Activity:
The data should be written out in full, exactly as it stands, and the pictures dropped.

[Stored data entries]
================

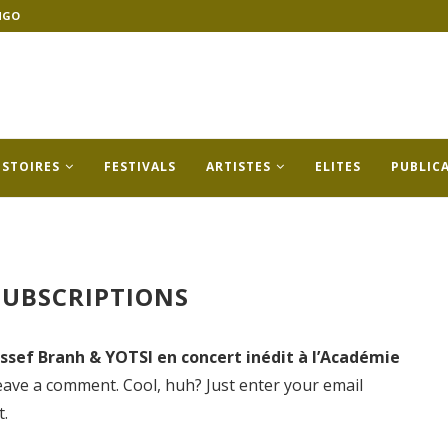
NGO
ISTOIRES
FESTIVALS
ARTISTES
ELITES
PUBLIC
UBSCRIPTIONS
ussef Branh & YOTSI en concert inédit à l’Académie
eave a comment. Cool, huh? Just enter your email
t.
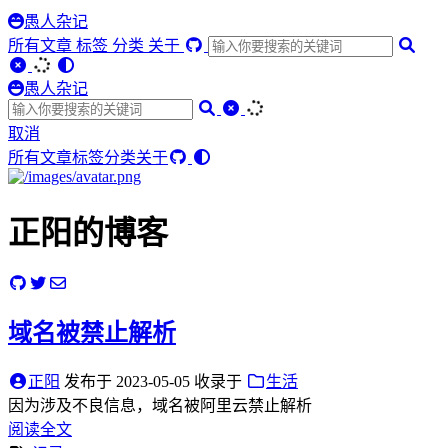
愚人杂记
所有文章
标签
分类
关于
愚人杂记
取消
所有文章
标签
分类
关于
正阳的博客
域名被禁止解析
正阳
发布于
2023-05-05
收录于
生活
因为涉及不良信息，域名被阿里云禁止解析
阅读全文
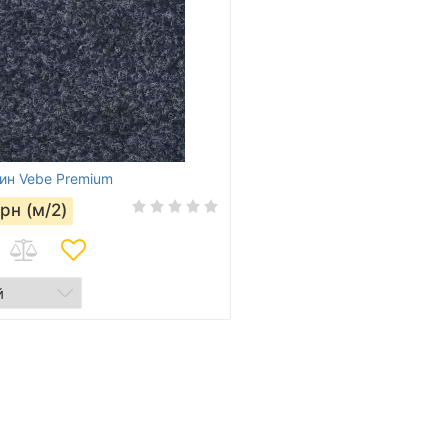
ин Vebe Premium
грн (м/2)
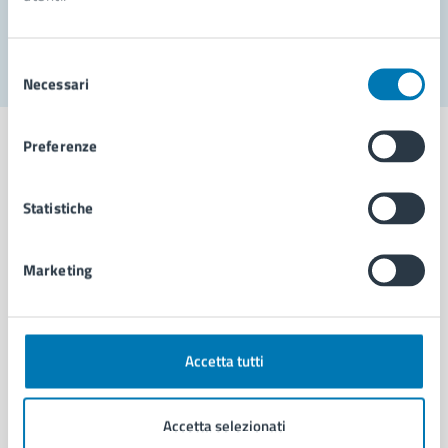
Segnala disservizio
Selezione
Necessari
del
consenso
Preferenze
Statistiche
Comune di Napoli
Marketing
AMMINISTRAZIONE
Aree amministrative
Organi di governo
Municipalità
Accetta tutti
Uffici
Enti e fondazioni
Accetta selezionati
Politici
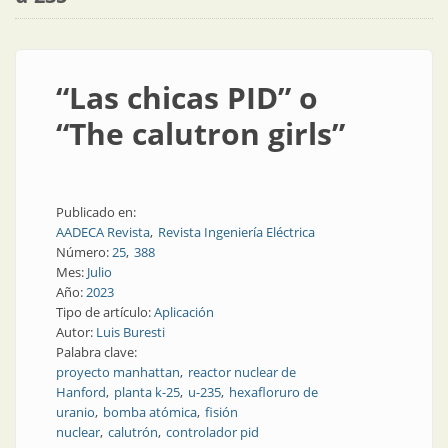
“Las chicas PID” o
“The calutron girls”
Publicado en:
AADECA Revista
Revista Ingeniería Eléctrica
Número:
25
388
Mes:
Julio
Año:
2023
Tipo de artículo:
Aplicación
Autor:
Luis Buresti
Palabra clave:
proyecto manhattan
reactor nuclear de
Hanford
planta k-25
u-235
hexafloruro de
uranio
bomba atómica
fisión
nuclear
calutrón
controlador pid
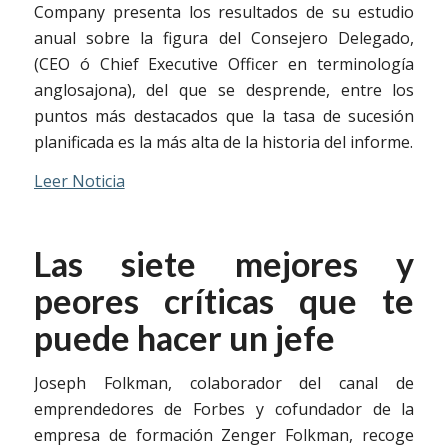
Company presenta los resultados de su estudio
anual sobre la figura del Consejero Delegado,
(CEO ó Chief Executive Officer en terminología
anglosajona), del que se desprende, entre los
puntos más destacados que la tasa de sucesión
planificada es la más alta de la historia del informe.
Leer Noticia
Las siete mejores y
peores críticas que te
puede hacer un jefe
Joseph Folkman, colaborador del canal de
emprendedores de Forbes y cofundador de la
empresa de formación Zenger Folkman, recoge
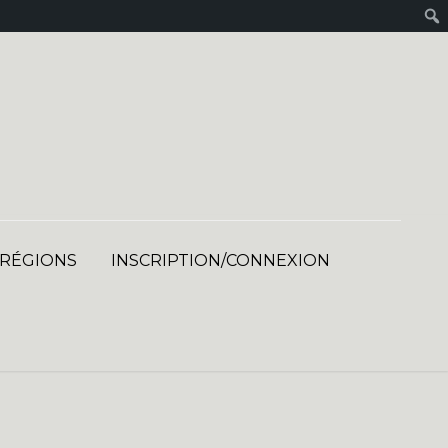
 RÉGIONS
INSCRIPTION/CONNEXION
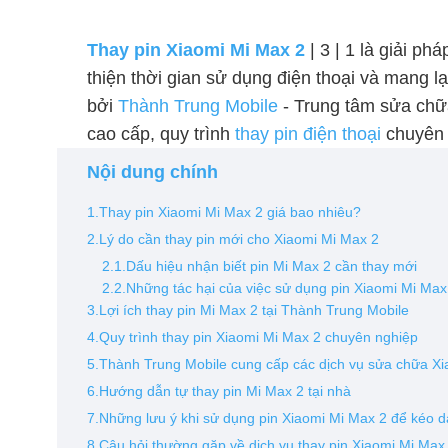
Thay pin Xiaomi Mi Max 2
| 3 | 1 là giải ph
thiện thời gian sử dụng điện thoại và mang 
bởi
Thành Trung Mobile
- Trung tâm sửa chữa
cao cấp, quy trình
thay pin điện thoại
chuyên 
Nội dung chính
1.Thay pin Xiaomi Mi Max 2 giá bao nhiêu?
2.Lý do cần thay pin mới cho Xiaomi Mi Max 2
2.1.Dấu hiệu nhận biết pin Mi Max 2 cần thay mới
2.2.Những tác hại của việc sử dụng pin Xiaomi Mi Max 
3.Lợi ích thay pin Mi Max 2 tại Thành Trung Mobile
4.Quy trình thay pin Xiaomi Mi Max 2 chuyên nghiệp
5.Thành Trung Mobile cung cấp các dịch vụ sửa chữa X
6.Hướng dẫn tự thay pin Mi Max 2 tại nhà
7.Những lưu ý khi sử dụng pin Xiaomi Mi Max 2 để kéo dà
8.Câu hỏi thường gặp về dịch vụ thay pin Xiaomi Mi Max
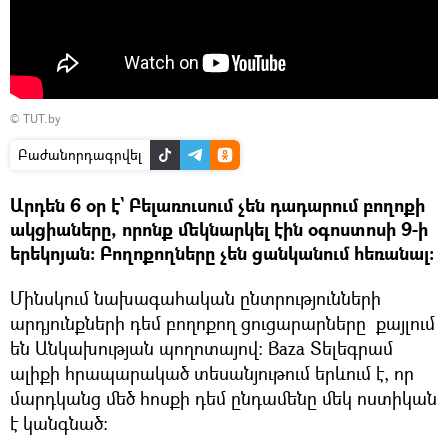
©
TUT.by
Բաժանորդագրվել
Արդեն 6 օր է` Բելառուսում չեն դադարում բողոքի
ակցիաները, որոնք մեկնարկել էին օգոստոսի 9-ի
երեկոյան։ Բողոքողները չեն ցանկանում հեռանալ։
Մինսկում նախագահական ընտրությունների
արդյունքների դեմ բողոքող ցուցարարները քայլում
են Անկախության պողոտայով։ Baza Տելեգրամ
ալիքի հրապարակած տեսանյութում երևում է, որ
մարդկանց մեծ հոսքի դեմ ընդամենը մեկ ոստիկան
է կանգնած։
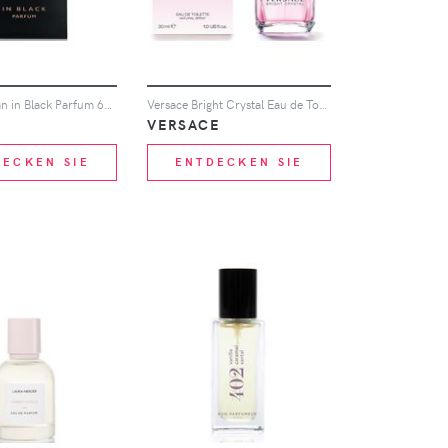
BVLGARI Man in Black Parfum 60ml
Versace Bright Crystal Eau de Toilette 30ml
I
VERSACE
DECKEN SIE
ENTDECKEN SIE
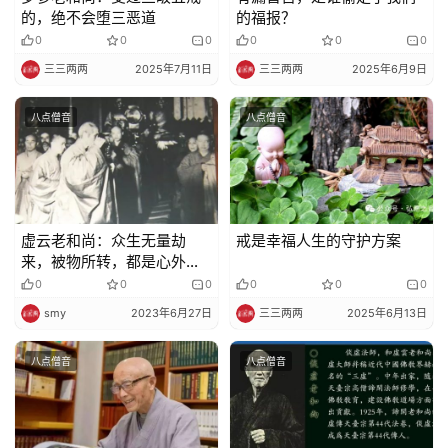
的，绝不会堕三恶道​
的福报？
0
0
0
0
0
0
三三两两
2025年7月11日
三三两两
2025年6月9日
八点僧音
八点僧音
虚云老和尚：众生无量劫
戒是幸福人生的守护方案
来，被物所转，都是心外见
法
0
0
0
0
0
0
smy
2023年6月27日
三三两两
2025年6月13日
八点僧音
八点僧音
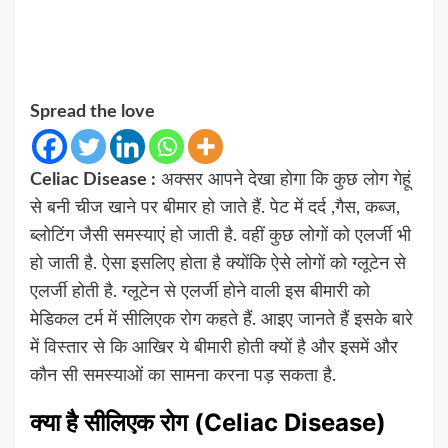
Spread the love
Celiac Disease :
अक्सर आपने देखा होगा कि कुछ लोग गेहूं
से बनी चीज खाने पर बीमार हो जाते हैं. पेट में दर्द ,गैस, कब्ज,
ब्लोटिंग जैसी समस्याएं हो जाती है. वहीं कुछ लोगों को एलर्जी भी
हो जाती है. ऐसा इसलिए होता है क्योंकि ऐसे लोगों को ग्लूटेन से
एलर्जी होती है. ग्लूटेन से एलर्जी होने वाली इस बीमारी को
मेडिकल टर्म में सीलिएक रोग कहते हैं. आइए जानते हैं इसके बारे
में विस्तार से कि आखिर ये बीमारी होती क्यों है और इसमें और
कौन सी समस्याओं का सामना करना पड़ सकता है.
क्या है सीलिएक रोग (Celiac Disease)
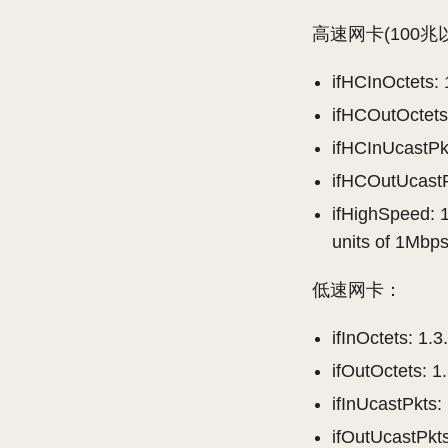
高速网卡(100兆
ifHCInOctets: 1
ifHCOutOctets:
ifHCInUcastPkt
ifHCOutUcastPk
ifHighSpeed: 1
units of 1Mbps
低速网卡：
ifInOctets: 1.3
ifOutOctets: 1.
ifInUcastPkts: 
ifOutUcastPkts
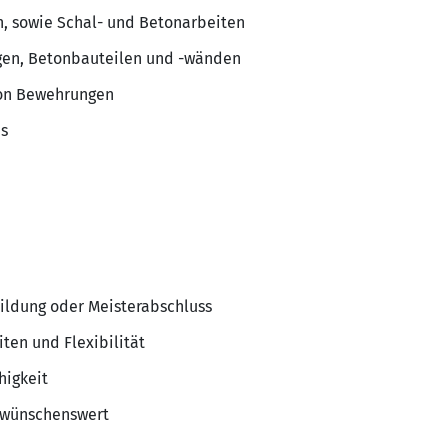
, sowie Schal- und Betonarbeiten
gen, Betonbauteilen und -wänden
von Bewehrungen
s
ildung oder Meisterabschluss
ten und Flexibilität
higkeit
E wünschenswert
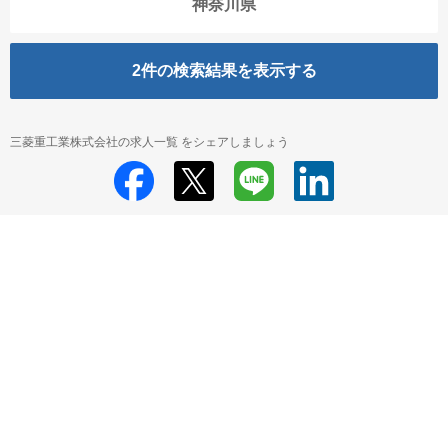
神奈川県
2
件の検索結果を表示する
三菱重工業株式会社の求人一覧 をシェアしましょう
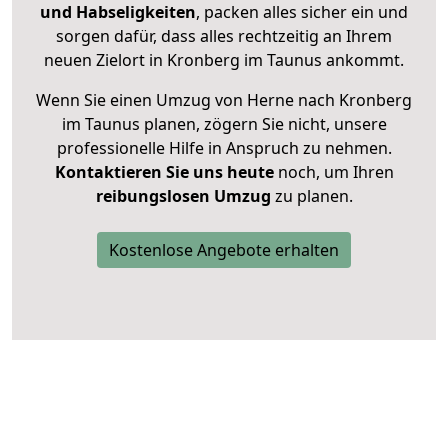
und Habseligkeiten
, packen alles sicher ein und
sorgen dafür, dass alles rechtzeitig an Ihrem
neuen Zielort in Kronberg im Taunus ankommt.
Wenn Sie einen Umzug von Herne nach Kronberg
im Taunus planen, zögern Sie nicht, unsere
professionelle Hilfe in Anspruch zu nehmen.
Kontaktieren Sie uns heute
noch, um Ihren
reibungslosen Umzug
zu planen.
Kostenlose Angebote erhalten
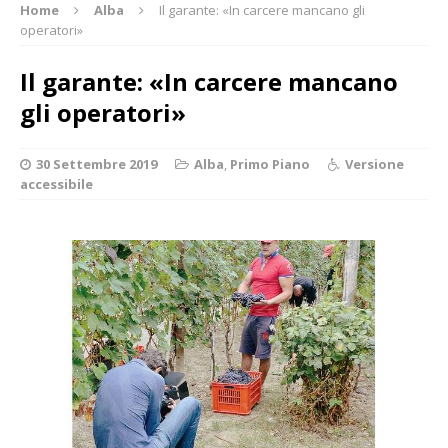
Home
Alba
Il garante: «In carcere mancano gli
operatori»
Il garante: «In carcere mancano
gli operatori»
30 Settembre 2019
Alba
,
Primo Piano
Versione
accessibile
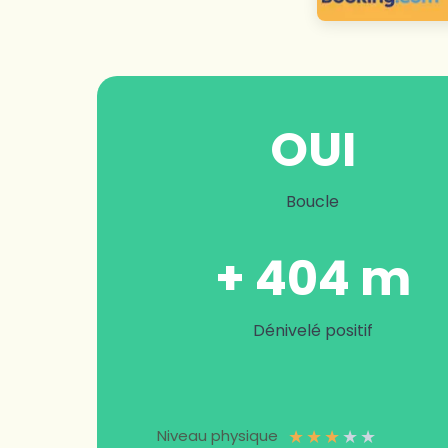
OUI
Boucle
+ 404 m
Dénivelé positif
★
★
★
★
★
Niveau physique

================

Exercise solution:
NGO
ISTOIRES
FESTIVALS
ARTISTES
ELITES
PUBLIC
UBSCRIPTIONS
ussef Branh & YOTSI en concert inédit à l’Académie
eave a comment. Cool, huh? Just enter your email
t.
愚人杂记
所有文章
标签
分类
关于
愚人杂记
取消
所有文章
标签
分类
关于
正阳的博客
域名被禁止解析
正阳
发布于
2023-05-05
收录于
生活
因为涉及不良信息，域名被阿里云禁止解析
阅读全文
ин Vebe Premium
грн (м/2)
Segnala disservizio
Selezione
Necessari
del
consenso
Preferenze
Statistiche
Comune di Napoli
Marketing
AMMINISTRAZIONE
Aree amministrative
Organi di governo
Municipalità
Accetta tutti
Uffici
Enti e fondazioni
Accetta selezionati
Politici
“Las chicas PID” o
“The calutron girls”
Publicado en:
AADECA Revista
Revista Ingeniería Eléctrica
Número:
25
388
Mes:
Julio
Año:
2023
Tipo de artículo:
Aplicación
Autor:
Luis Buresti
Palabra clave:
proyecto manhattan
reactor nuclear de
Hanford
planta k-25
u-235
hexafloruro de
uranio
bomba atómica
fisión
nuclear
calutrón
controlador pid
Company presenta los resultados de su estudio
anual sobre la figura del Consejero Delegado,
(CEO ó Chief Executive Officer en terminología
anglosajona), del que se desprende, entre los
puntos más destacados que la tasa de sucesión
planificada es la más alta de la historia del informe.
Leer Noticia
Las siete mejores y
peores críticas que te
puede hacer un jefe
Joseph Folkman, colaborador del canal de
emprendedores de Forbes y cofundador de la
empresa de formación Zenger Folkman, recoge
 RÉGIONS
INSCRIPTION/CONNEXION
Thay pin Xiaomi Mi Max 2
| 3 | 1 là giải ph
thiện thời gian sử dụng điện thoại và mang 
bởi
Thành Trung Mobile
- Trung tâm sửa chữa
cao cấp, quy trình
thay pin điện thoại
chuyên 
Nội dung chính
1.Thay pin Xiaomi Mi Max 2 giá bao nhiêu?
2.Lý do cần thay pin mới cho Xiaomi Mi Max 2
2.1.Dấu hiệu nhận biết pin Mi Max 2 cần thay mới
2.2.Những tác hại của việc sử dụng pin Xiaomi Mi Max 
3.Lợi ích thay pin Mi Max 2 tại Thành Trung Mobile
4.Quy trình thay pin Xiaomi Mi Max 2 chuyên nghiệp
5.Thành Trung Mobile cung cấp các dịch vụ sửa chữa X
6.Hướng dẫn tự thay pin Mi Max 2 tại nhà
7.Những lưu ý khi sử dụng pin Xiaomi Mi Max 2 để kéo dà
8.Câu hỏi thường gặp về dịch vụ thay pin Xiaomi Mi Max
©
TUT.by
Բաժանորդագրվել
Արդեն 6 օր է` Բելառուսում չեն դադարում բողոքի
ակցիաները, որոնք մեկնարկել էին օգոստոսի 9-ի
երեկոյան։ Բողոքողները չեն ցանկանում հեռանալ։
Մինսկում նախագահական ընտրությունների
արդյունքների դեմ բողոքող ցուցարարները քայլում
են Անկախության պողոտայով։ Baza Տելեգրամ
ալիքի հրապարակած տեսանյութում երևում է, որ
մարդկանց մեծ հոսքի դեմ ընդամենը մեկ ոստիկան
է կանգնած։
BVLGARI Man in Black Parfum 60ml
Versace Bright Crystal Eau de Toilette 30ml
I
VERSACE
DECKEN SIE
ENTDECKEN SIE
的，绝不会堕三恶道​
的福报？
0
0
0
0
0
0
三三两两
2025年7月11日
三三两两
2025年6月9日
八点僧音
八点僧音
虚云老和尚：众生无量劫
戒是幸福人生的守护方案
来，被物所转，都是心外见
法
0
0
0
0
0
0
smy
2023年6月27日
三三两两
2025年6月13日
八点僧音
八点僧音
Spread the love
Celiac Disease :
अक्सर आपने देखा होगा कि कुछ लोग गेहूं
से बनी चीज खाने पर बीमार हो जाते हैं. पेट में दर्द ,गैस, कब्ज,
ब्लोटिंग जैसी समस्याएं हो जाती है. वहीं कुछ लोगों को एलर्जी भी
हो जाती है. ऐसा इसलिए होता है क्योंकि ऐसे लोगों को ग्लूटेन से
एलर्जी होती है. ग्लूटेन से एलर्जी होने वाली इस बीमारी को
मेडिकल टर्म में सीलिएक रोग कहते हैं. आइए जानते हैं इसके बारे
में विस्तार से कि आखिर ये बीमारी होती क्यों है और इसमें और
कौन सी समस्याओं का सामना करना पड़ सकता है.
क्या है सीलिएक रोग (Celiac Disease)
高速网卡(100兆
ifHCInOctets: 1
ifHCOutOctets:
ifHCInUcastPkt
ifHCOutUcastPk
ifHighSpeed: 1
units of 1Mbps
低速网卡：
ifInOctets: 1.3
ifOutOctets: 1.
ifInUcastPkts: 
ifOutUcastPkts
, sowie Schal- und Betonarbeiten
gen, Betonbauteilen und -wänden
von Bewehrungen
s
ildung oder Meisterabschluss
ten und Flexibilität
higkeit
E wünschenswert
神奈川県
2
件の検索結果を表示する
三菱重工業株式会社の求人一覧 をシェアしましょう
und Habseligkeiten
, packen alles sicher ein und
sorgen dafür, dass alles rechtzeitig an Ihrem
neuen Zielort in Kronberg im Taunus ankommt.
Wenn Sie einen Umzug von Herne nach Kronberg
im Taunus planen, zögern Sie nicht, unsere
professionelle Hilfe in Anspruch zu nehmen.
Kontaktieren Sie uns heute
noch, um Ihren
reibungslosen Umzug
zu planen.
Kostenlose Angebote erhalten
Home
Alba
Il garante: «In carcere mancano gli
operatori»
Il garante: «In carcere mancano
gli operatori»
30 Settembre 2019
Alba
,
Primo Piano
Versione
accessibile
OUI
Boucle
+ 404 m
Dénivelé positif
★
★
★
★
★
Niveau physique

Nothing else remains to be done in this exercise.